No entanto, o Tribunal de Contas da União (TCU) não é tão otimista quanto o secretário Lucato. Em auditoria publicada no final de setembro do ano passado, o órgão apontou falhas no programa que atrapalham seus objetivos. São problemas como bibliotecas e salas de leituras sem livros, laboratórios de informática entregues sem computadores. Há também falhas estruturais arquitetônicas no programa. Por exemplo, há projetos de creches para o clima quente de uma determinada região do País que são exportados para outras regiões mais frias, sem as devidas adaptações necessárias.

O TCU fiscalizou 44 creches em seis cidades. “Em todos os municípios fiscalizados foram identificados serviços com qualidade deficiente, resultantes da execução; e do projeto-padrão utilizado. Também foram constatadas situações de obras paralisadas ou com baixo ritmo de execução”, aponta o relatório.
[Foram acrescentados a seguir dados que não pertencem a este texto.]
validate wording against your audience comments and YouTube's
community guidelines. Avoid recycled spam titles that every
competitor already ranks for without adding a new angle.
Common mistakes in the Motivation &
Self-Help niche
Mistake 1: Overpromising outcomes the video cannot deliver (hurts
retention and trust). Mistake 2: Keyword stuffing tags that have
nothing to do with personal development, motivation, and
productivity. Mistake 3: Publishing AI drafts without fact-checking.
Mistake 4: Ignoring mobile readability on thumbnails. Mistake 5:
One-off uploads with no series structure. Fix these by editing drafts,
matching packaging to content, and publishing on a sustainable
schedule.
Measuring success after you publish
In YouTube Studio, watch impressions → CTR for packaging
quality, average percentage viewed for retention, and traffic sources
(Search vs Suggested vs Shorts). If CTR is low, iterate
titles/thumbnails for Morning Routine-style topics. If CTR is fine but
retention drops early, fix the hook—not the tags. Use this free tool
“Divergências de custos entre a planilha orçamentária e o projeto atingem somas consideráveis de recursos ao serem multiplicadas pelo número de empreendimentos”, acrescenta o documento. O tribunal ainda criticou o fato de o FNDE não acompanhar as obras in loco. O órgão se baseia unicamente em fotografias enviadas pelos municípios ao Sistema Integrado de Monitoramento, Execução e Controle do MEC.
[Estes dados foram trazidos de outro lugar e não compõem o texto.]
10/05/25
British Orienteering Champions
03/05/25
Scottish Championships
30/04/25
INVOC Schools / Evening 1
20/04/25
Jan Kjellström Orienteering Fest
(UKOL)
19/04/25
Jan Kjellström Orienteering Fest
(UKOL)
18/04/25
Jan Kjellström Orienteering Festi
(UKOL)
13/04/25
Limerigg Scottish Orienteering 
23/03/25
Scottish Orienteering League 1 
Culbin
Após o relatório, o FNDE se comprometeu a revisar um dos projetos-padrão e a elaborar um plano para mitigar os efeitos de obras paradas ou lentas, além de apresentar uma proposta de fiscalização in loco e pensar em como evitar desvios de recursos da conta do programa para as contas gerais do município.

Outro órgão federal, a Controladoria-Geral da União (CGU), tem realizado ações de controle no Proinfância por fiscalização por amostragem. Em algumas ações realizadas, foram constatados problemas com o uso da verba federal. O município de Ponte Alta do Tocantins, por exemplo, recebeu 1,3 milhão de reais para a execução da obra da creche do Proinfância.

A vistoria da CGU no local, no entanto, apontou indícios de fraude. Segundo a Controladoria, a empresa vencedora da licitação recebeu pagamento de serviços não realizados no montante de 316 mil reais, o que corresponde a 23,74% do valor total pago. Além disso, o relatório da CGU concluiu que a obra estava inacabada, com fios expostos, infiltrações no teto, portas quebradas, falta de quadro de luz e janelas. Isso não impediu que o município inaugurasse a creche, colocando “em risco a segurança das crianças e funcionários, sobretudo pela não instalação do sistema de combate e prevenção de incêndio”, diz o órgão.

Procurados pela reportagem para tratar de avanços e retrocessos do programa e comentar suas perspectivas, MEC e FNDE repassaram responsabilidades um ao outro, sem entregar nenhuma resposta. Em 2013, Dilma discursou na inauguração de uma unidade do Proinfância em Minas Gerais. Disse que a creche é como o primeiro tijolo, que vai sendo construído até a pós-graduação. “Aqui, começa aquele menino que vai virar físico nuclear, aquela outra que vai ser presidenta da República.”

O Proinfância, segundo Maria Thereza Marcílio, precisa de mais tempo. E de muitas melhorias. “O senso comum e a mídia precisam entender que educação não é investimento de curto prazo. Então, oito anos é muito pouco para avaliar e dizer que não funcionou”, diz. Por outro lado, ela afirma, as crianças não esperam. “É o único segmento que não tem supletivo. Educação Infantil, ou faz na infância, ou não faz. É lamentável que muitas crianças não tenham essa oferta, mas, que temos avançado muito, não tenho a menor dúvida”, finaliza.